Stored records:
--

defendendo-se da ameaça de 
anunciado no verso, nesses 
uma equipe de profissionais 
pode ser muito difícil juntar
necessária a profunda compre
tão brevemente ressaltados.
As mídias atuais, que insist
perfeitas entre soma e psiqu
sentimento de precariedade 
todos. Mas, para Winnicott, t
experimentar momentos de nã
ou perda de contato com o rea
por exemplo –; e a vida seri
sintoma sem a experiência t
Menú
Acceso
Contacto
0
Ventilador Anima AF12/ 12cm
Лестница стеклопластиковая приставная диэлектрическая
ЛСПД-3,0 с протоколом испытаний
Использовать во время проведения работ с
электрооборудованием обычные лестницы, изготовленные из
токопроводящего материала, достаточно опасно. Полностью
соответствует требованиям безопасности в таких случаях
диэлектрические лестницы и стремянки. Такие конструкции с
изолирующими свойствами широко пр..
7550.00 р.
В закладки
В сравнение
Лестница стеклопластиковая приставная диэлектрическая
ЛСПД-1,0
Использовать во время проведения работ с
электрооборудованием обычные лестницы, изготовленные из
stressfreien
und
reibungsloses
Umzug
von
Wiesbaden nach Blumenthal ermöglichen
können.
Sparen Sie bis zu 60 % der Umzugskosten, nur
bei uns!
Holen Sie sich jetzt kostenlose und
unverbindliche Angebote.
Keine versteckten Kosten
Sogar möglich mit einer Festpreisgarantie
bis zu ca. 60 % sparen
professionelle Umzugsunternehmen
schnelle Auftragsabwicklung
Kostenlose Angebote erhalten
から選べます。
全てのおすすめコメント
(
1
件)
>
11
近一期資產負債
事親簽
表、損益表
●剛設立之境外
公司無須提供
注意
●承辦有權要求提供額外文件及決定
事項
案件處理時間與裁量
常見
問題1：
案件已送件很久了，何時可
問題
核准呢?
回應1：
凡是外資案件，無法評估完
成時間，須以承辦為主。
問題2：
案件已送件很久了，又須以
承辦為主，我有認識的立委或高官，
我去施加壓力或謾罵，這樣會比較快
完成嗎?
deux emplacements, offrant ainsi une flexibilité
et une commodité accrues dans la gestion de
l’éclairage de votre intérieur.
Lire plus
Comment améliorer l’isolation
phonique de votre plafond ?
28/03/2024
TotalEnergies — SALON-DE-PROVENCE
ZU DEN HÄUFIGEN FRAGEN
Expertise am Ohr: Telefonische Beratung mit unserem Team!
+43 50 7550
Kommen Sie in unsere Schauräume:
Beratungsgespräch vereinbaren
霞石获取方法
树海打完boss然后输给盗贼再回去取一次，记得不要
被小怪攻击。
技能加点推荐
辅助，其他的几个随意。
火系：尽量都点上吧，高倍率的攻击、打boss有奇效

--

** WHAT TO PRODUCE **
Beginning at the line that contains "uma equipe de profissionais" and ending at the last line above, copy each line without any change.

** RESULT FOR THIS EXERCISE **
uma equipe de profissionais 
pode ser muito difícil juntar
necessária a profunda compre
tão brevemente ressaltados.
As mídias atuais, que insist
perfeitas entre soma e psiqu
sentimento de precariedade 
todos. Mas, para Winnicott, t
experimentar momentos de nã
ou perda de contato com o rea
por exemplo –; e a vida seri
sintoma sem a experiência t
Menú
Acceso
Contacto
0
Ventilador Anima AF12/ 12cm
Лестница стеклопластиковая приставная диэлектрическая
ЛСПД-3,0 с протоколом испытаний
Использовать во время проведения работ с
электрооборудованием обычные лестницы, изготовленные из
токопроводящего материала, достаточно опасно. Полностью
соответствует требованиям безопасности в таких случаях
диэлектрические лестницы и стремянки. Такие конструкции с
изолирующими свойствами широко пр..
7550.00 р.
В закладки
В сравнение
Лестница стеклопластиковая приставная диэлектрическая
ЛСПД-1,0
Использовать во время проведения работ с
электрооборудованием обычные лестницы, изготовленные из
stressfreien
und
reibungsloses
Umzug
von
Wiesbaden nach Blumenthal ermöglichen
können.
Sparen Sie bis zu 60 % der Umzugskosten, nur
bei uns!
Holen Sie sich jetzt kostenlose und
unverbindliche Angebote.
Keine versteckten Kosten
Sogar möglich mit einer Festpreisgarantie
bis zu ca. 60 % sparen
professionelle Umzugsunternehmen
schnelle Auftragsabwicklung
Kostenlose Angebote erhalten
から選べます。
全てのおすすめコメント
(
1
件)
>
11
近一期資產負債
事親簽
表、損益表
●剛設立之境外
公司無須提供
注意
●承辦有權要求提供額外文件及決定
事項
案件處理時間與裁量
常見
問題1：
案件已送件很久了，何時可
問題
核准呢?
回應1：
凡是外資案件，無法評估完
成時間，須以承辦為主。
問題2：
案件已送件很久了，又須以
承辦為主，我有認識的立委或高官，
我去施加壓力或謾罵，這樣會比較快
完成嗎?
deux emplacements, offrant ainsi une flexibilité
et une commodité accrues dans la gestion de
l’éclairage de votre intérieur.
Lire plus
Comment améliorer l’isolation
phonique de votre plafond ?
28/03/2024
TotalEnergies — SALON-DE-PROVENCE
ZU DEN HÄUFIGEN FRAGEN
Expertise am Ohr: Telefonische Beratung mit unserem Team!
+43 50 7550
Kommen Sie in unsere Schauräume:
Beratungsgespräch vereinbaren
霞石获取方法
树海打完boss然后输给盗贼再回去取一次，记得不要
被小怪攻击。
技能加点推荐
辅助，其他的几个随意。
火系：尽量都点上吧，高倍率的攻击、打boss有奇效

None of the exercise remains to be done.